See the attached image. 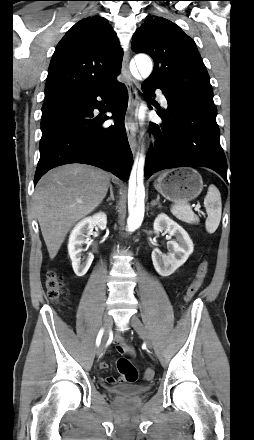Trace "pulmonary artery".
I'll use <instances>...</instances> for the list:
<instances>
[{"mask_svg": "<svg viewBox=\"0 0 254 440\" xmlns=\"http://www.w3.org/2000/svg\"><path fill=\"white\" fill-rule=\"evenodd\" d=\"M157 96L159 97L160 101L162 102L163 106L167 107L168 103H167V99L165 97V95L162 93L161 90H156Z\"/></svg>", "mask_w": 254, "mask_h": 440, "instance_id": "obj_1", "label": "pulmonary artery"}]
</instances>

· · · · ·

▸ **What is expected**
Search the data for "instances" and list every line in which it occurs.

▸ **Written answer**
I'll use <instances>...</instances> for the list:
<instances>
</instances>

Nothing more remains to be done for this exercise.